As a new company, how do you build trust with facility workers who might be sceptical of yet another "revolutionary" technology?
We make it a priority to be physically present on site, spending time with operators and teams to understand their day-to-day challenges. We ask questions, we listen carefully, and we build genuine relationships with the people who will ultimately use our technology. One of our core principles is avoiding the “black box” effect — the feeling that AI makes decisions without explanation. That’s why we design our system to clearly show why a waste item has been flagged, giving operators the context they need to trust and act on the information.
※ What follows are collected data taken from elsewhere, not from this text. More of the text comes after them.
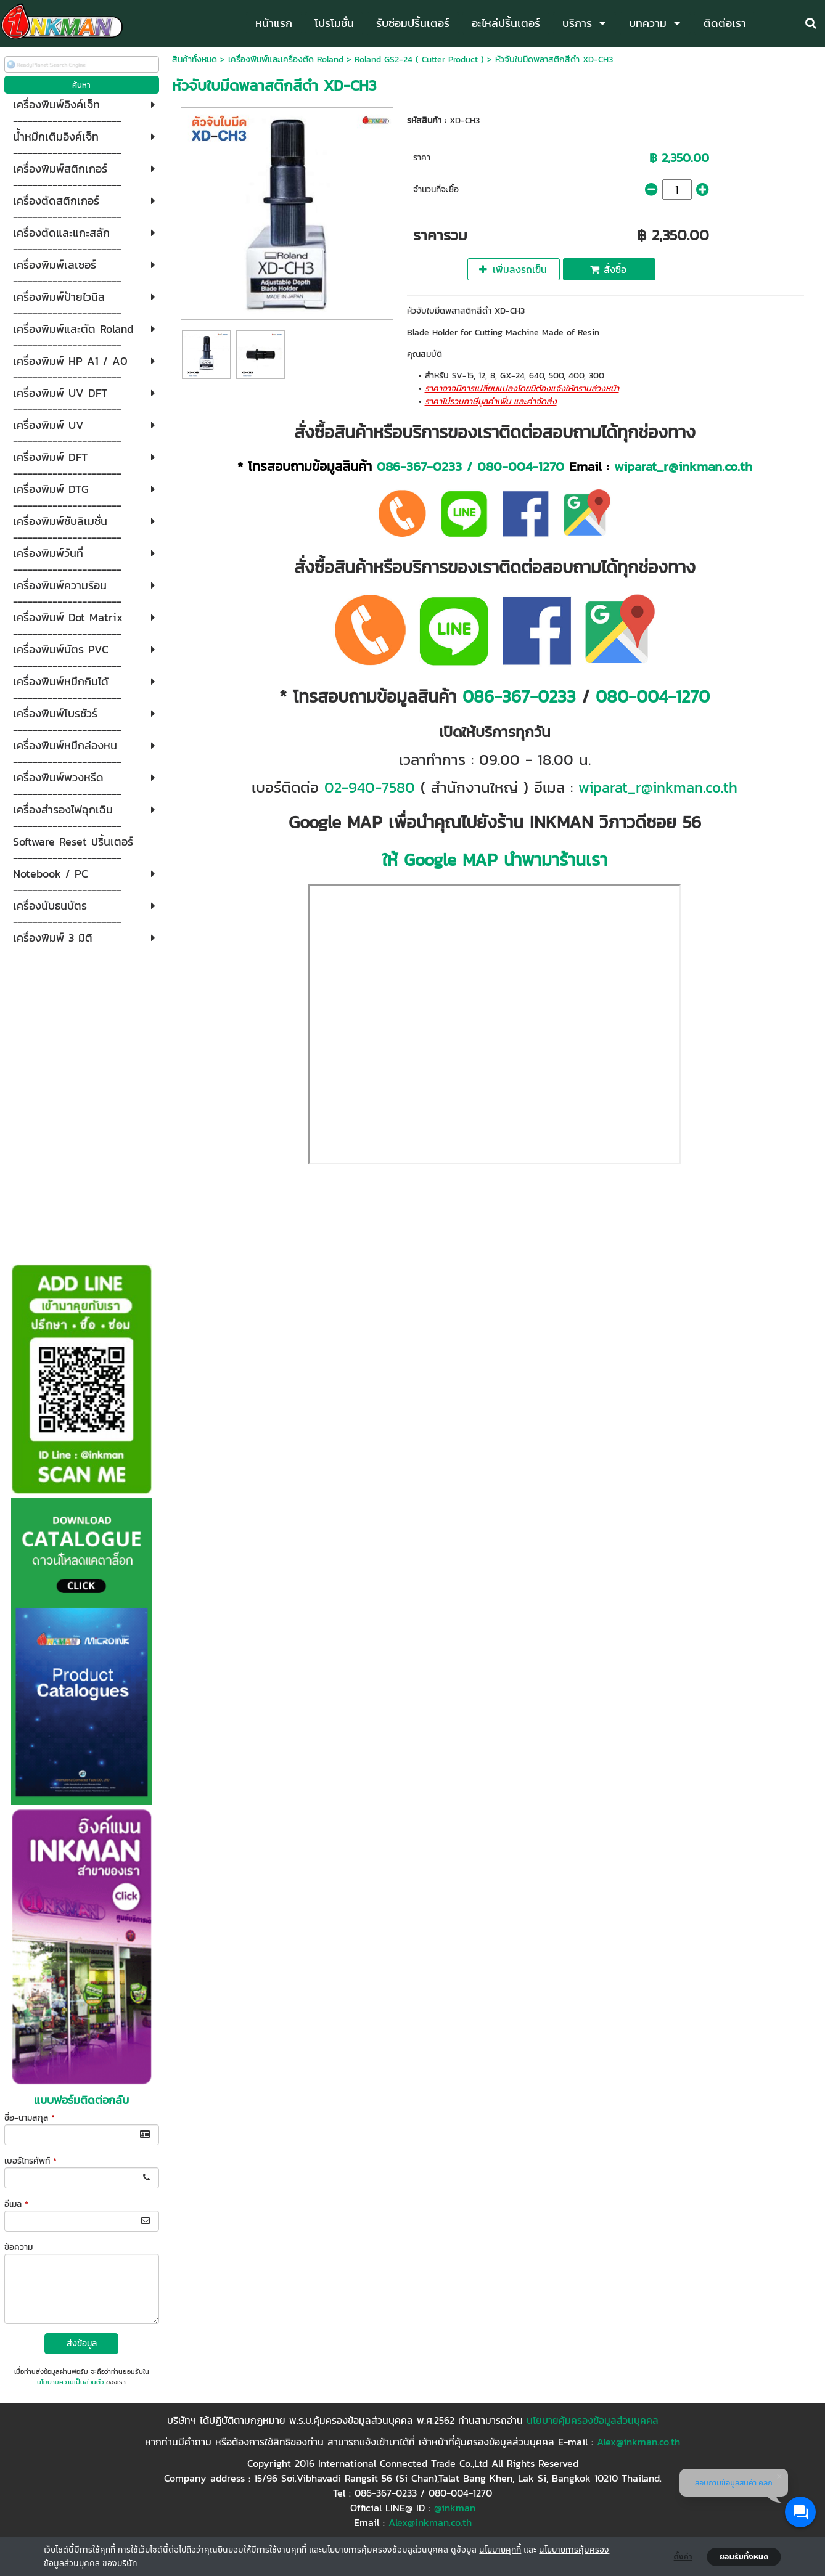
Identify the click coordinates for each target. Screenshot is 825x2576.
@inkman (454, 2507)
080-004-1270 (520, 466)
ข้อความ (18, 2247)
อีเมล (16, 2204)
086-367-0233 (419, 466)
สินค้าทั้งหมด (194, 59)
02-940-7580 (369, 787)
Our commitment to transparency also extends to our commercial approach. We structure our contractual terms so that clients have the opportunity to test and trial the technology, allowing them to directly verify its performance and understand its value before making long-term decisions. Over time, we’ve seen that this combination of openness, consistency, and responsiveness is what truly transforms skepticism into active engagement and collaboration.
Q: What skills gaps are you seeing in the waste-to-energy sector as facilities consider AI adoption?
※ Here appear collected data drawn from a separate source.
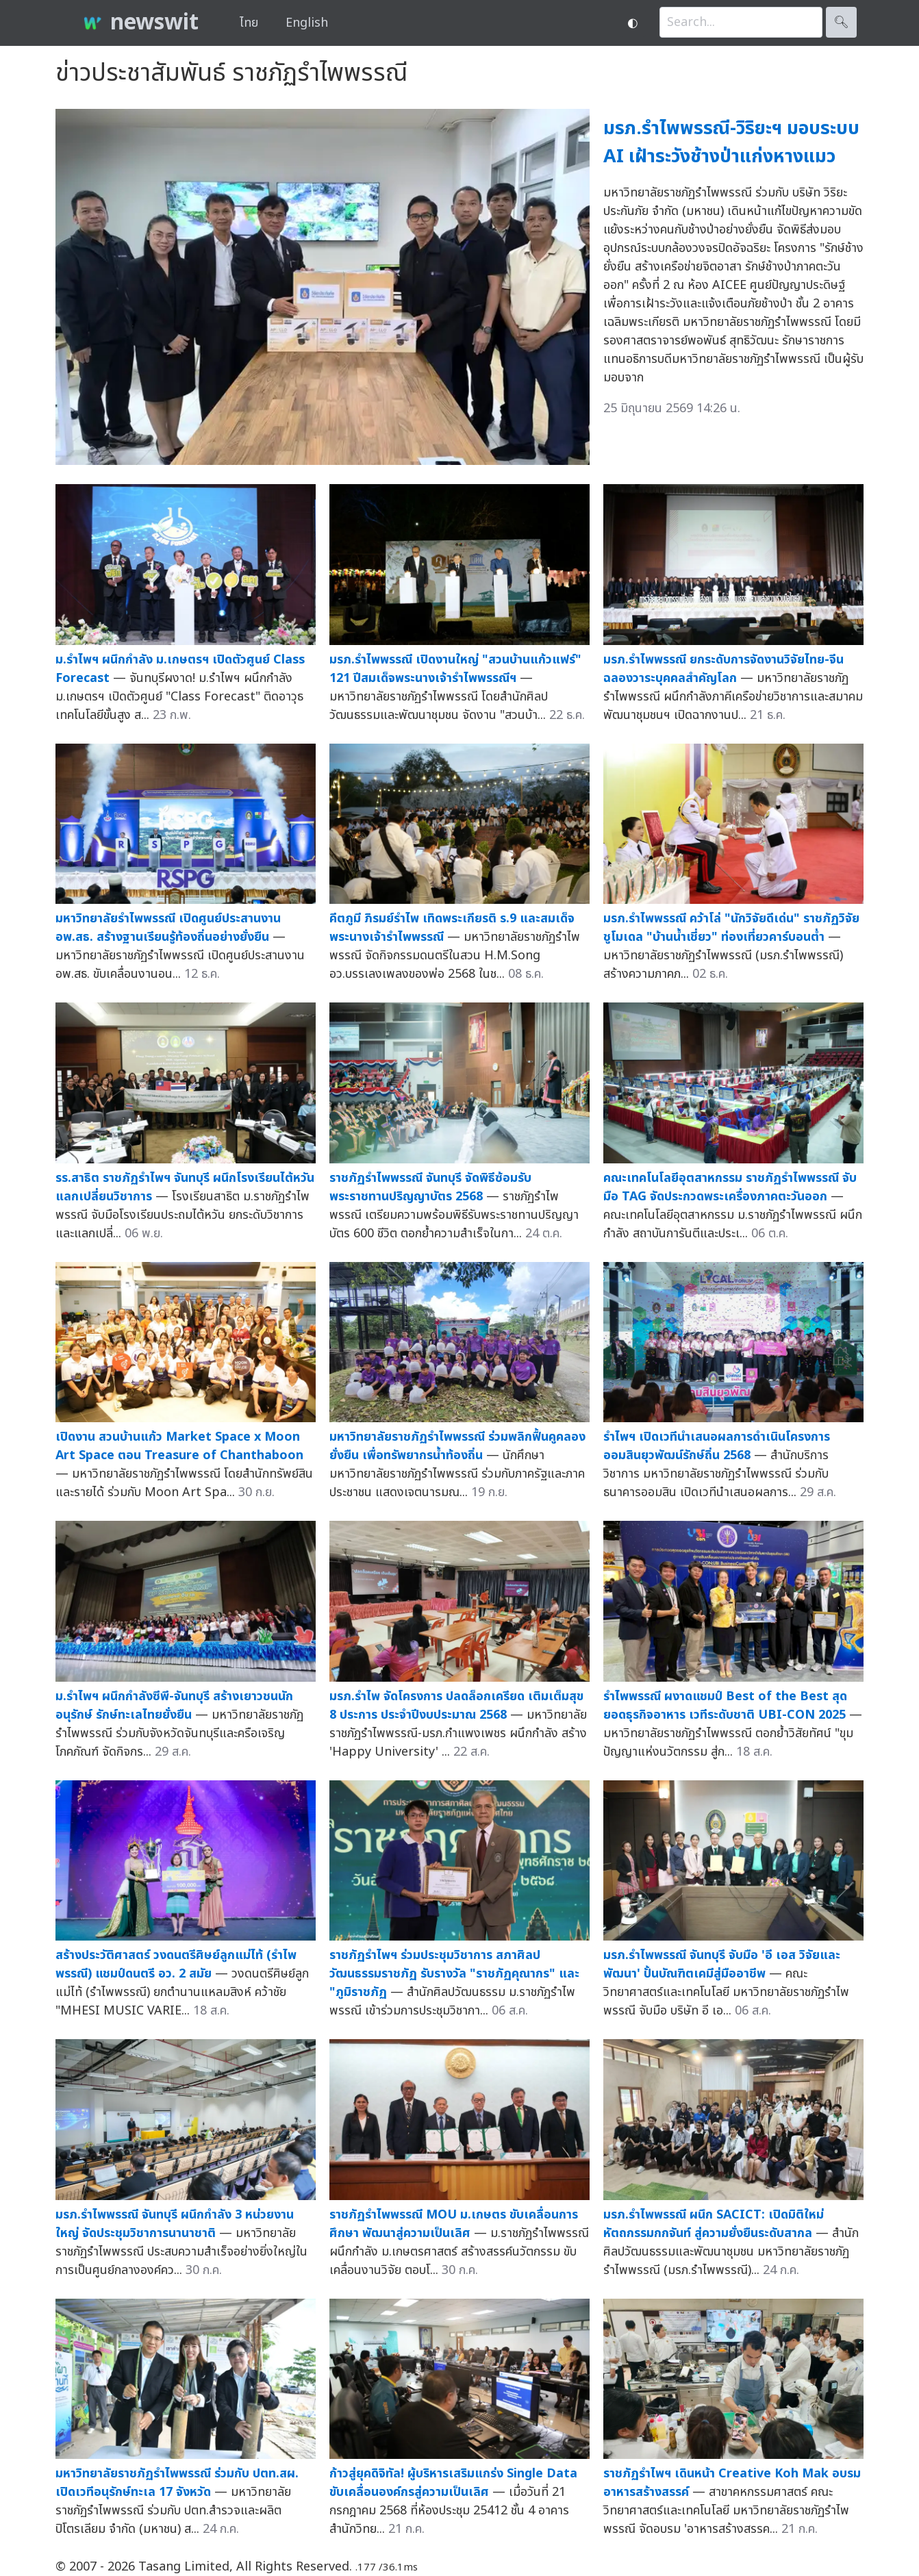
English (307, 23)
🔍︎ (841, 22)
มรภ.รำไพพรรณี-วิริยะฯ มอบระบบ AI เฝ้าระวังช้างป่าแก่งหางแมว (731, 142)
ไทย (249, 23)
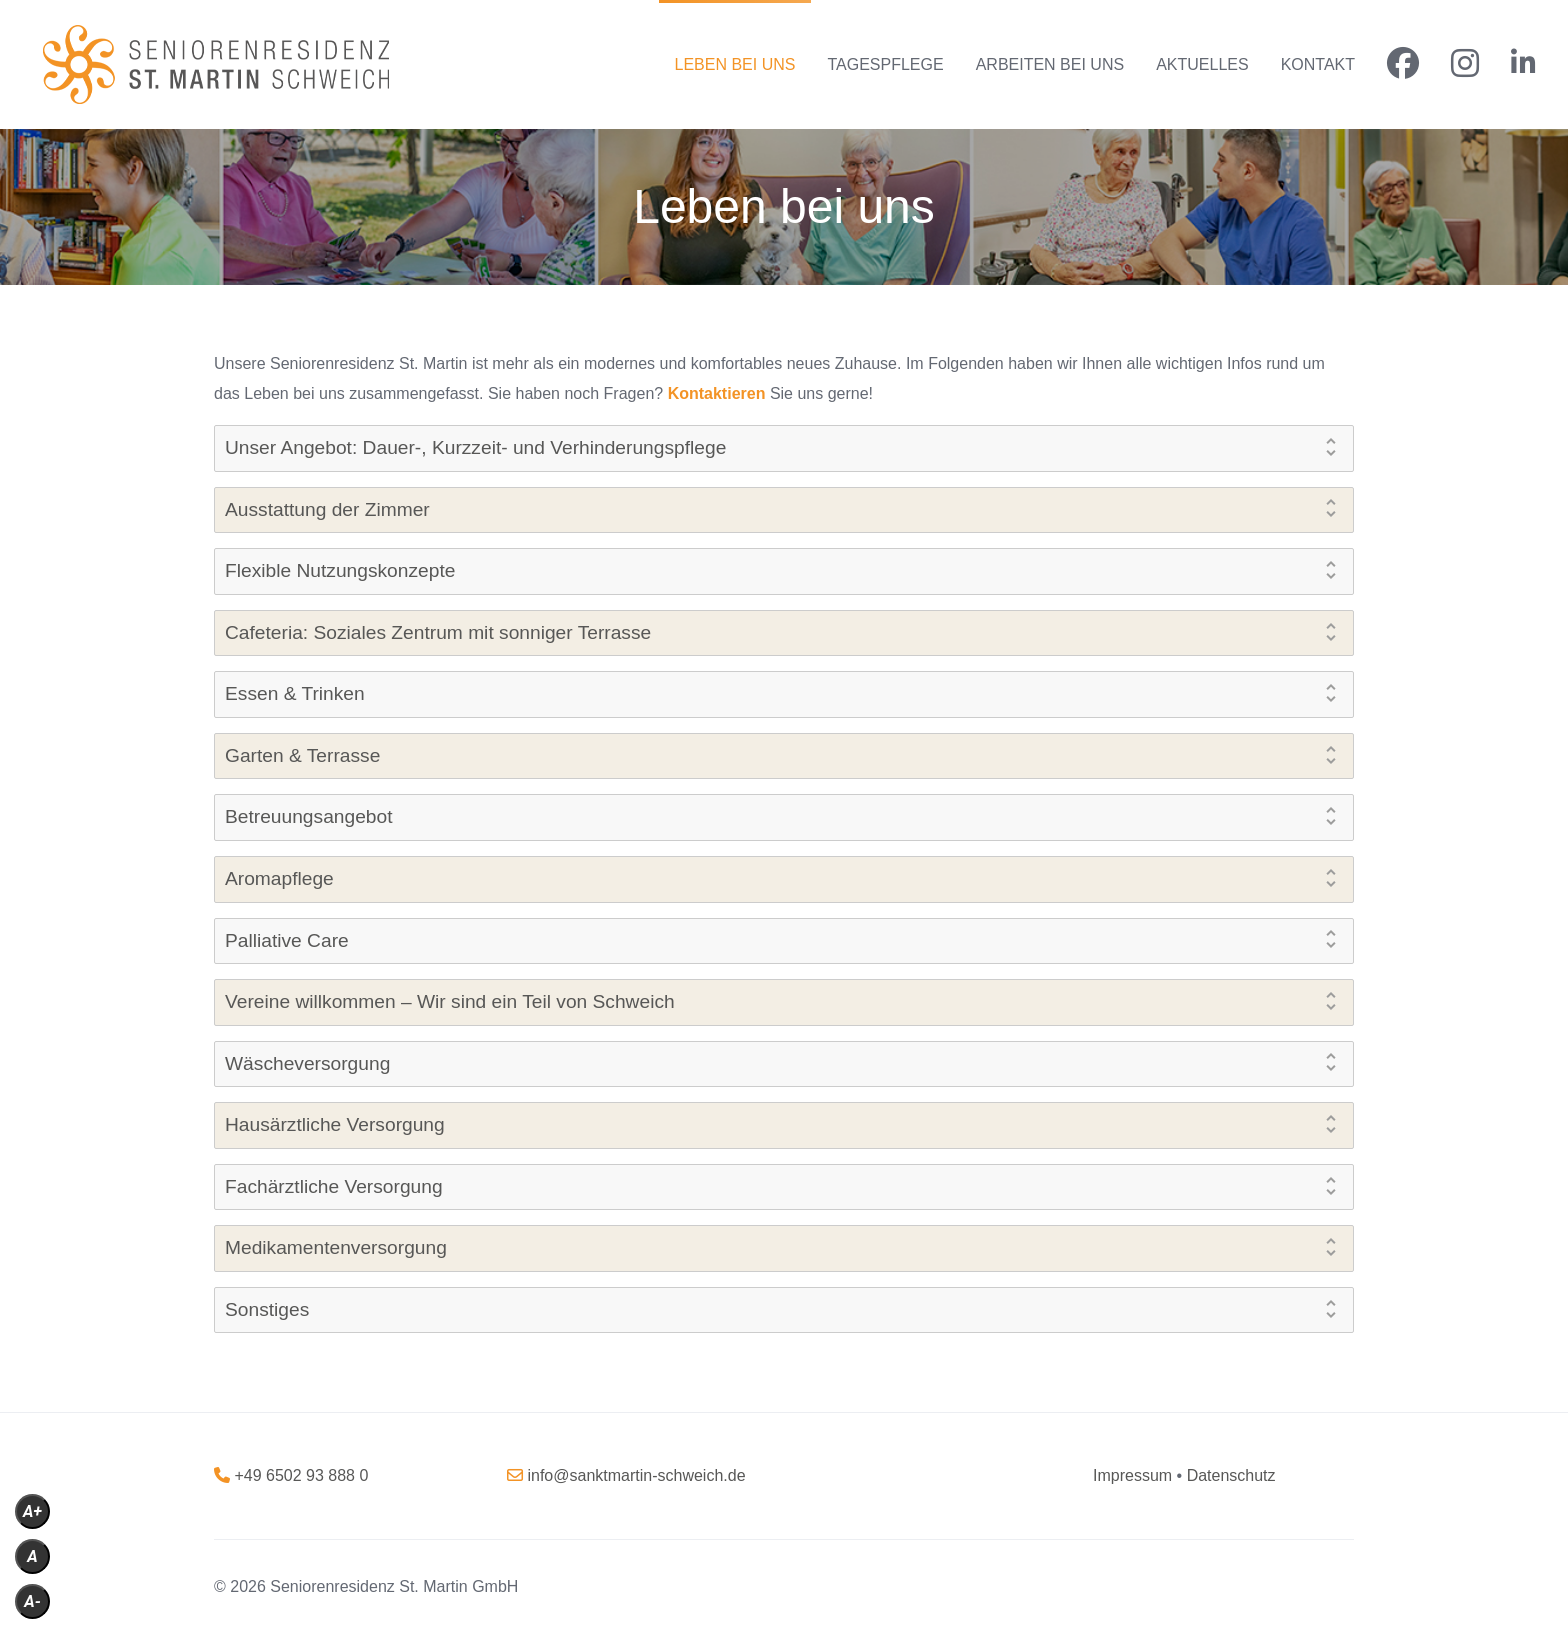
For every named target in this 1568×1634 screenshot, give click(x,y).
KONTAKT (1318, 64)
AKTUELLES (1202, 64)
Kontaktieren (717, 393)
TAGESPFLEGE (885, 64)
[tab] (784, 448)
The real gap is not technical, but interpretive. Operators do not need to code — they need tools that are intuitive, speak their language, and support their decision-making. That’s why we design our systems to be not only accurate, but also easy to use and understand. When people feel confident in interpreting and applying AI insights, technology becomes an ally. For us, a strong user experience combined with practical, hands-on training is essential to empower every worker and make them an active part of the transformation.
Another significant gap lies in data utilisation. Waste-to-energy facilities generate enormous amounts of operational data, but much of it remains unanalyzed or unused. A core role of an AI company like ours is to make sense of this data — extracting actionable insights and delivering them to decision-makers in a way that supports smarter, faster, and more impactful choices.
Operators do not need to code — they need tools that are intuitive, speak their language, and support their decision-making.
How do you balance automation efficiency with maintaining meaningful human oversight in critical waste-to-energy processes?
Our approach is rooted in the belief that technology should amplify human expertise — taking over repetitive, physically demanding, or low-value tasks — while empowering operators to make better decisions and improve overall performance and profitability. We intentionally keep the human in the loop for all final decisions, ensuring that operators remain in control.
Automation is powerful when it comes to managing complexity and processing large volumes of data, but it is human judgment that brings context, nuance and accountability. For us, the real value of AI lies in this collaboration. We build smart systems to empower smart people, enabling faster, safer, and more informed decision-making.